How to clip (define) the output signal?

How to clip (defined range) the output signal of an In-Amp?

Hello Folks,

I have designed a circuit (basically an Instrumentation amplifier with G=1, with 3 single OpAmps), to measure the differences in resistance, when I place a resistance in their inputs that can go from zero (shortcircuit) up to infinitum (open-circuit) ohms:



So, depending of the value of the "R_for_Test", the output of the OpAmp U1 will go from 0V up to +10V approximately.

Well, my question comes now. If I would like that the output range of U1 will go ONLY from "+0.5V up to +9.5V", how would be possible to be done easily?

I though about the following solution (I added a resistor divider at test_pad_1):



But the problem is that the output goes from "0V up to +9.5V", but not from "+0.5V up to +9.5V".

Do you have any idea to help me, please?

Anyway, thanks a lot in advance!

how about this (I'm not quite sure about inserting images...):

The shown circuit has several issues and can't work:
- GND connection of U2 +ve input is outside specified common mode range
- U1 misses the gain setting resistors of the typical instrumentation amplifier circuit. As shown, U1 will be continuously in pos. or neg. saturation

FvM is right. Further, you won't be able to drive the output lower than a volt or two above ground. You might want to look at a different opamp, or use split supplies.

Barry:
1) Thanks by your proposal (I am really using the Quad Opamp LM224, and NOT the LT1001);... but following your advice, if I want to achieve an output from "+0.5V up to +9.5V", which should be the values of the 4 resistors that you proposed me (R6,R7,R9,R10) if in my circuit I used one of 11KOhm? (How I calculate them?)

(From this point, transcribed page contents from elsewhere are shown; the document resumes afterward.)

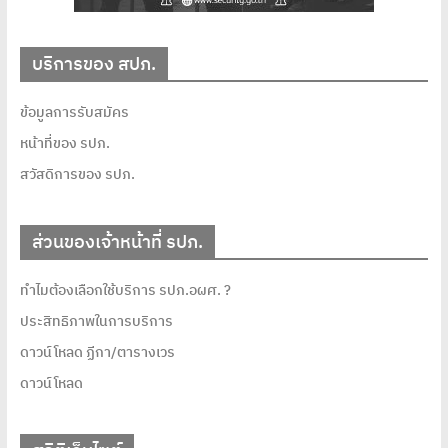
บริการของ สปภ.
ข้อมูลการรับสมัคร
หน้าที่ของ รปภ.
สวัสดิการของ รปภ.
ส่วนของเจ้าหน้าที่ รปภ.
ทำไมต้องเลือกใช้บริการ รปภ.อผศ. ?
ประสิทธิภาพในการบริการ
ดาวน์โหลด ฏีกา/ตารางเวร
ดาวน์โหลด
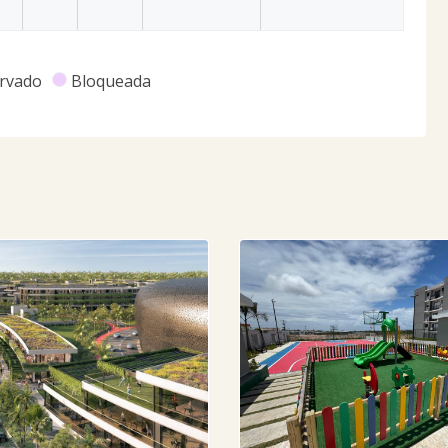
rvado
Bloqueada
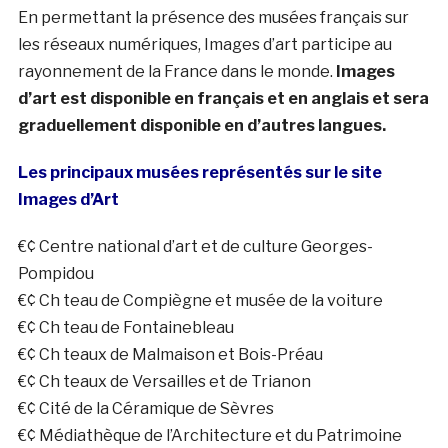
En permettant la présence des musées français sur
les réseaux numériques, Images d’art participe au
rayonnement de la France dans le monde.
Images
d’art est disponible en français et en anglais et sera
graduellement disponible en d’autres langues.
Les principaux musées représentés sur le site
Images d’Art
€¢ Centre national d’art et de culture Georges-
Pompidou
€¢ Ch teau de Compiègne et musée de la voiture
€¢ Ch teau de Fontainebleau
€¢ Ch teaux de Malmaison et Bois-Préau
€¢ Ch teaux de Versailles et de Trianon
€¢ Cité de la Céramique de Sèvres
€¢ Médiathèque de l’Architecture et du Patrimoine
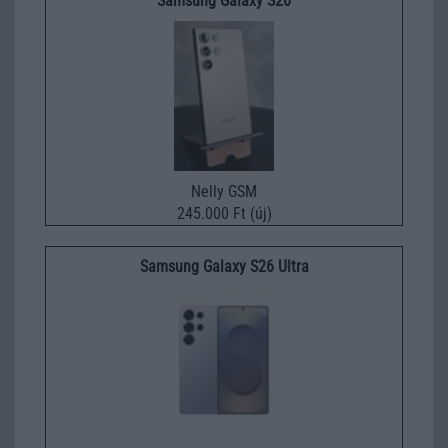
Samsung Galaxy S26
Nelly GSM
245.000 Ft (új)
Samsung Galaxy S26 Ultra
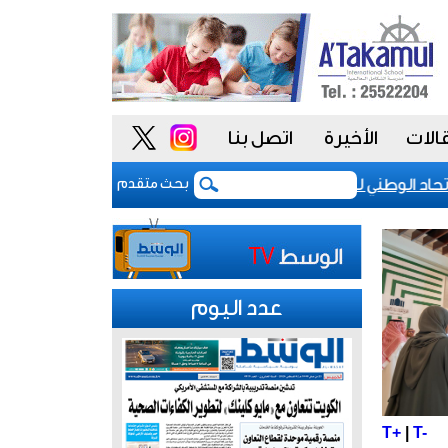
الات
الأخيرة
اتصل بنا
د الوطني للموظفين: موظفو الكويت سطروا ملحمة وطنية خالدة.. 
بحث متقدم
عدد اليوم
T+
|
T-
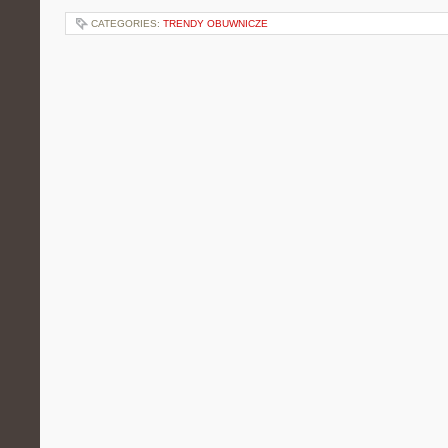
CATEGORIES:
TRENDY OBUWNICZE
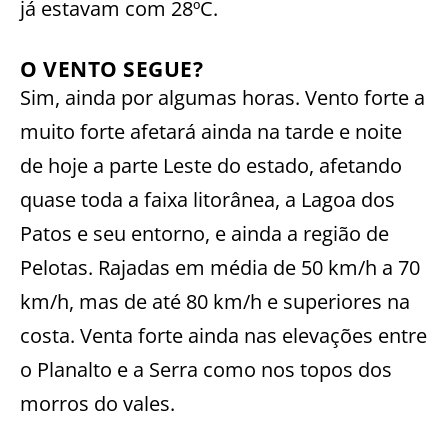
já estavam com 28ºC.
O VENTO SEGUE?
Sim, ainda por algumas horas. Vento forte a
muito forte afetará ainda na tarde e noite
de hoje a parte Leste do estado, afetando
quase toda a faixa litorânea, a Lagoa dos
Patos e seu entorno, e ainda a região de
Pelotas. Rajadas em média de 50 km/h a 70
km/h, mas de até 80 km/h e superiores na
costa. Venta forte ainda nas elevações entre
o Planalto e a Serra como nos topos dos
morros do vales.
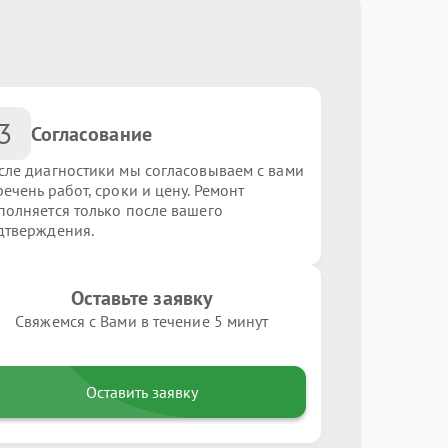
3
Согласование
сле диагностики мы согласовываем с вами
ечень работ, сроки и цену. Ремонт
полняется только после вашего
дтверждения.
Оставьте заявку
Свяжемся с Вами в течение 5 минут
Оставить заявку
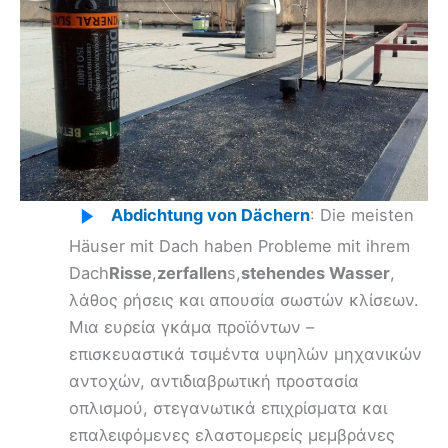
Abdichtung von Dächern
: Die meisten
Häuser mit Dach haben Probleme mit ihrem
Dach
Risse
,
zerfallen
s,
stehendes Wasser
,
λάθος ρήσεις και απουσία σωστών κλίσεων.
Μια ευρεία γκάμα προϊόντων –
επισκευαστικά τσιμέντα υψηλών μηχανικών
αντοχών, αντιδιαβρωτική προστασία
οπλισμού, στεγανωτικά επιχρίσματα και
επαλειφόμενες ελαστομερείς μεμβράνες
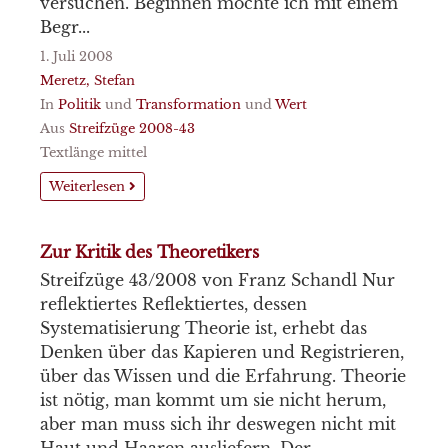
versuchen. Beginnen möchte ich mit einem
Begr...
1. Juli 2008
Meretz, Stefan
In
Politik
und
Transformation
und
Wert
Aus
Streifzüge 2008-43
Textlänge mittel
Weiterlesen
Zur Kritik des Theoretikers
Streifzüge 43/2008 von Franz Schandl Nur
reflektiertes Reflektiertes, dessen
Systematisierung Theorie ist, erhebt das
Denken über das Kapieren und Registrieren,
über das Wissen und die Erfahrung. Theorie
ist nötig, man kommt um sie nicht herum,
aber man muss sich ihr deswegen nicht mit
Haut und Haaren ausliefern. Der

2) Should I chage LM224 by another Opamp to achieve the "+0.5V up to +9.5V"? Any recommendation to search it? :roll:

FvM:
1) Why you said that "GND connection of U2 positive input is outside specified common mode range"? (I tested the circuit with real components and it seems that it works for different values of "R_under_test" without any trouble, but from 0V up to +10V) What I missed? What I doing wrong? :shock:

2) You were right, U1 missed the gain setting resistors in that screenshot, but in my full circuit I have them (all four equal to 100KOhm); only I didn't draw them here to simplify the schematics.

Thanks again to both by your help! ;-)

Fvm spoke of the common mode limit because your schematic showed LT1001 not LM224. Calculate your resistors as follows: assume your test resistor is zero. The total voltage across r6&r7 should be 0.5. Then assume test resistor is infinite; the voltage on the top voltage divider should be 9.5v higher than the bottom one.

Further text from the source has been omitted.